Thank you for highlighting relevant text of our Constitution! It's also helpful to show how the Preamble and the Tenth Amendment work together:

"We the People" did "ordain and establish" our "Constitution" to "establish Justice," "promote the general Welfare, and secure the Blessings of Liberty to ourselves" We the People “by the Constitution” merely “delegated to the United States” certain limited “powers” for the purposes stated in the Preamble; We “prohibited by it” (our Constitution) “to the States” certain “powers;” We “reserved to the States respectively” certain “powers;” and We “reserved” to “the people” all residual “powers.” The powers of the people include especially those in the First Amendment, which encompass speech related to public people and public issues, including voting.

James Madison shed a lot of light on the foregoing as a member of the First Congress. On June 8, 1789, he proposed renovations of (amendments to) our Constitution. He especially sought to clarify and cement the sovereignty of the people (to better safeguard against abuses of power by any of our public servants). Madison recommended a renovation that elaborated on the language of the Constitution quoted above: "First. That there be prefixed to the constitution a declaration" of three aspects of the sovereignty of the people and the limitations of power of all public servants.
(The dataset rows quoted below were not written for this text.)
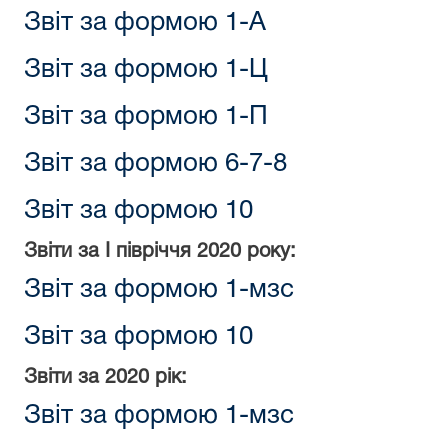
Звіт за формою 1-А
Звіт за формою 1-Ц
Звіт за формою 1-П
Звіт за формою 6-7-8
Звіт за формою 10
Звіти за
I півріччя
2020 року:
Звіт за формою 1-мзс
Звіт за формою 10
Звіти за 2020 рік:
Звіт за формою 1-мзс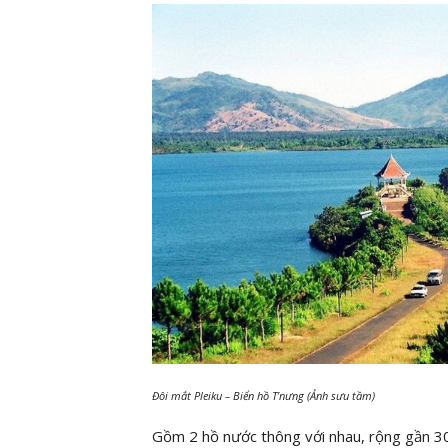
Đôi mắt Pleiku – Biển hồ T’nưng (Ảnh sưu tầm)
Gồm 2 hồ nước thông với nhau, rộng gần 3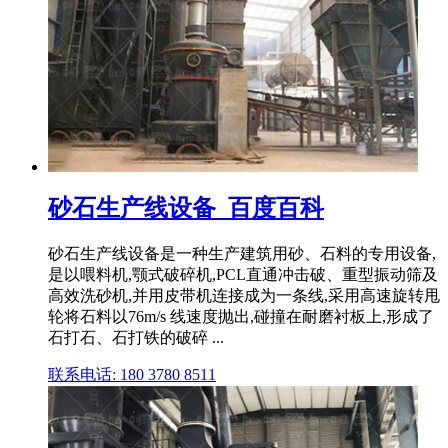
砂石生产线设备_百度百科
砂石生产线设备是一种生产建筑用砂、石料的专用设备,
是以喂料机,颚式破碎机,PCL直通冲击破、重型振动筛及
高效洗砂机,并用皮带机连接成为一条线,采用高速旋转甩
轮将石料以76m/s 线速度抛出,碰撞在耐磨衬板上,形成了
石打石、石打铁的破碎 ...
联系电话: 180 3780 8511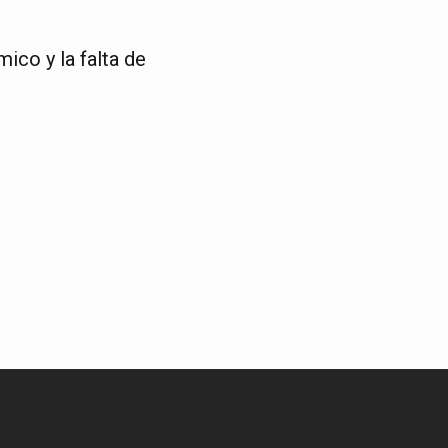
ico y la falta de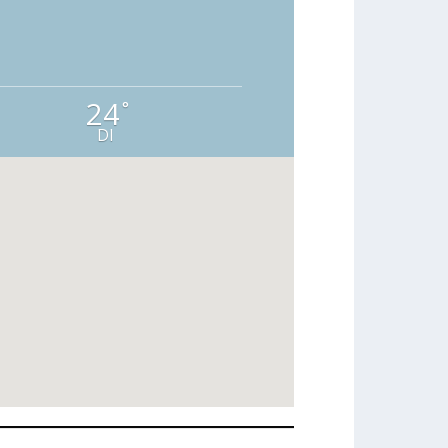
24
°
DI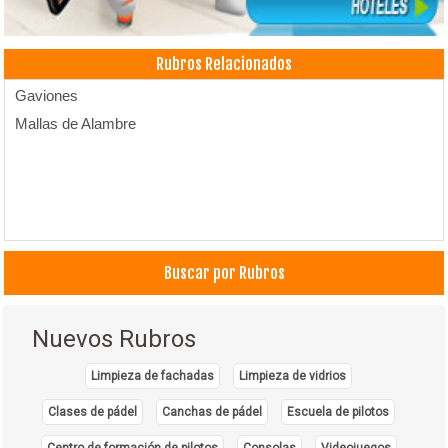
Rubros Relacionados
Gaviones
Mallas de Alambre
Buscar por Rubros
Nuevos Rubros
Limpieza de fachadas
Limpieza de vidrios
Clases de pádel
Canchas de pádel
Escuela de pilotos
Centro de formación de pilotos
Consolas
Videojuegos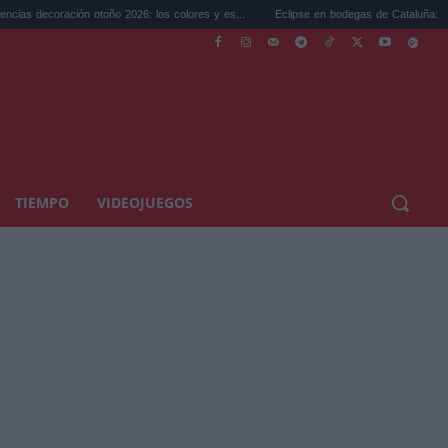
n otoño 2026: los colores y es...
Eclipse en bodegas de Cataluña: el plan perfecto p
TIEMPO
VIDEOJUEGOS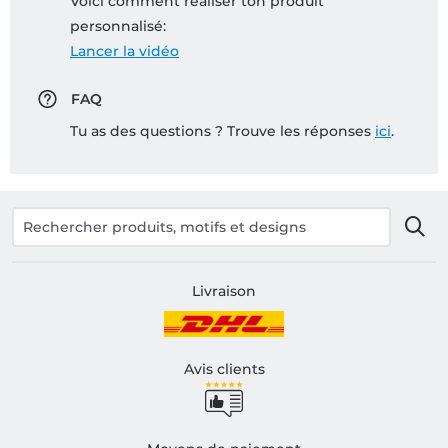
Voici comment réaliser ton produit
personnalisé:
Lancer la vidéo
FAQ
Tu as des questions ? Trouve les réponses
ici
.
Livraison
Avis clients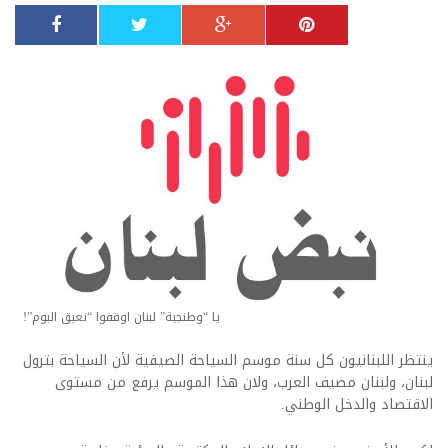
يا “وطنجية” لبنان اوقفوا “نعيق البوم”!
ينتظر اللبنانيون كل سنة موسم السياحة الصيفية لأن السياحة بترول
لبنان، ولبنان مصيف العرب، ولان هذا الموسم يرفع من مستوى
الاقتصاد والدخل الوطني.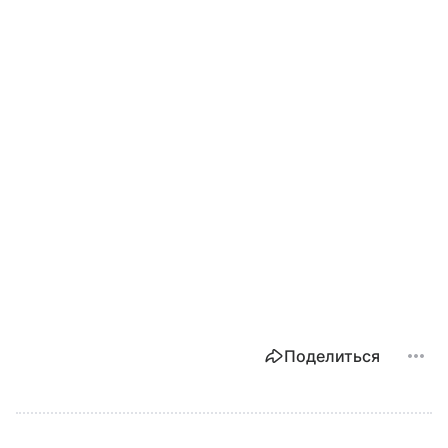
Поделиться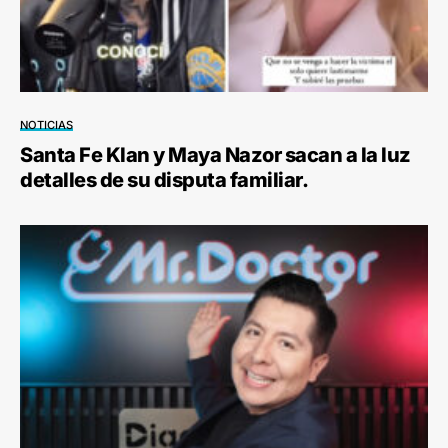
NOTICIAS
Santa Fe Klan y Maya Nazor sacan a la luz
detalles de su disputa familiar.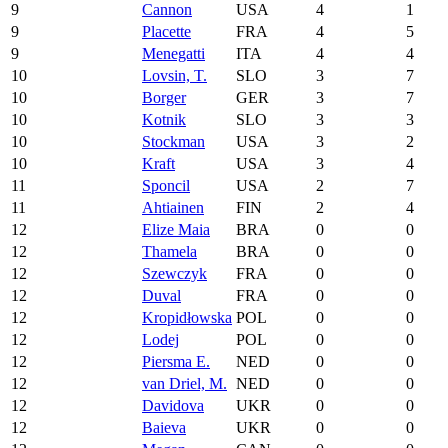
9
Cannon
USA
4
1
9
Placette
FRA
4
5
9
Menegatti
ITA
4
4
10
Lovsin, T.
SLO
3
7
10
Borger
GER
3
7
10
Kotnik
SLO
3
3
10
Stockman
USA
3
2
10
Kraft
USA
3
4
11
Sponcil
USA
2
7
11
Ahtiainen
FIN
2
4
12
Elize Maia
BRA
0
0
12
Thamela
BRA
0
0
12
Szewczyk
FRA
0
0
12
Duval
FRA
0
0
12
Kropidłowska
POL
0
0
12
Lodej
POL
0
0
12
Piersma E.
NED
0
0
12
van Driel, M.
NED
0
0
12
Davidova
UKR
0
0
12
Baieva
UKR
0
0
Madison implicitly invoked paragraph 2 of the Declaration of Independence and he expressly revealed how our Declaration's principles permeate our Constitution:

"That all power is originally vested in and consequently derived from the people.

That government is instituted, and ought to be exercised for the benefit of the people; which consists in the enjoyment of life and liberty, with the right of acquiring and using property, and generally of pursuing and obtaining happiness and safety.

That the people have an indubitable, unalienable, and indefeasible right to reform or change their government, whenever it be found adverse or inadequate to the purposes of its institution."